Your assignment
Pull each line containing "couvreur" out of the data and copy it.
= = = = =
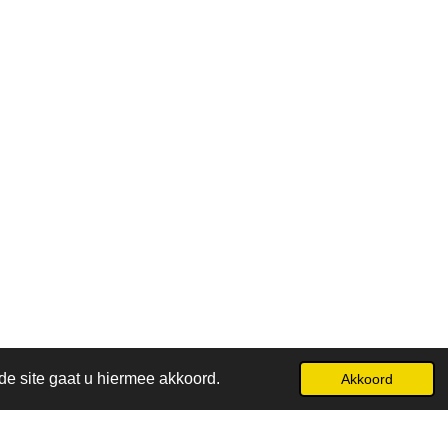
de site gaat u hiermee akkoord.
Akkoord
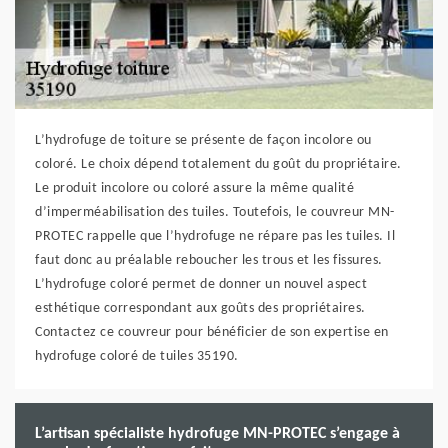
L’hydrofuge de toiture se présente de façon incolore ou
coloré. Le choix dépend totalement du goût du propriétaire.
Le produit incolore ou coloré assure la même qualité
d’imperméabilisation des tuiles. Toutefois, le couvreur MN-
PROTEC rappelle que l’hydrofuge ne répare pas les tuiles. Il
faut donc au préalable reboucher les trous et les fissures.
L’hydrofuge coloré permet de donner un nouvel aspect
esthétique correspondant aux goûts des propriétaires.
Contactez ce couvreur pour bénéficier de son expertise en
hydrofuge coloré de tuiles 35190.
L’artisan spécialiste hydrofuge MN-PROTEC s’engage à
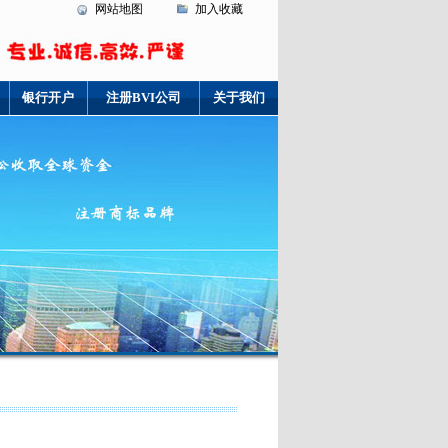
网站地图
加入收藏
银行开户
注册BVI公司
关于我们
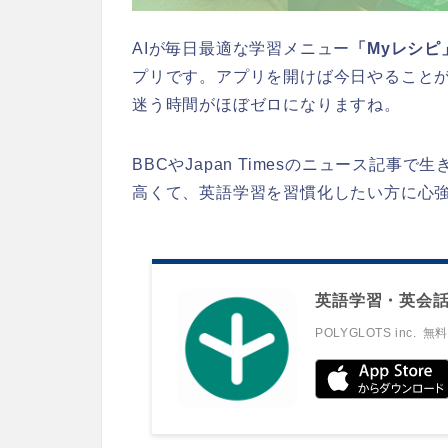
AIが毎日最適な学習メニュー
「Myレシピ
プリです。アプリを開けば今日やること
迷う時間がほぼゼロになりますね。
BBCやJapan Timesのニュース記
高くて、英語学習を習慣化したい方に心
英語学習・英会話
POLYGLOTS inc.
無料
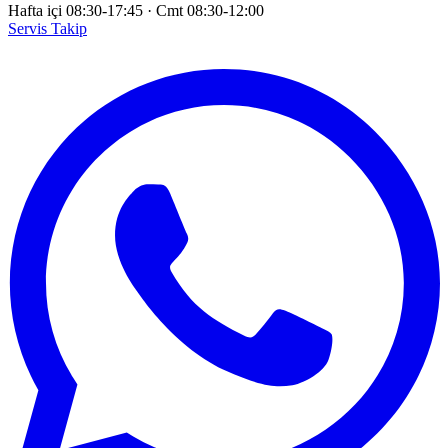
Hafta içi 08:30-17:45
·
Cmt 08:30-12:00
Servis Takip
= = = = =
Exercise answer
d’imperméabilisation des tuiles. Toutefois, le couvreur MN-
Contactez ce couvreur pour bénéficier de son expertise en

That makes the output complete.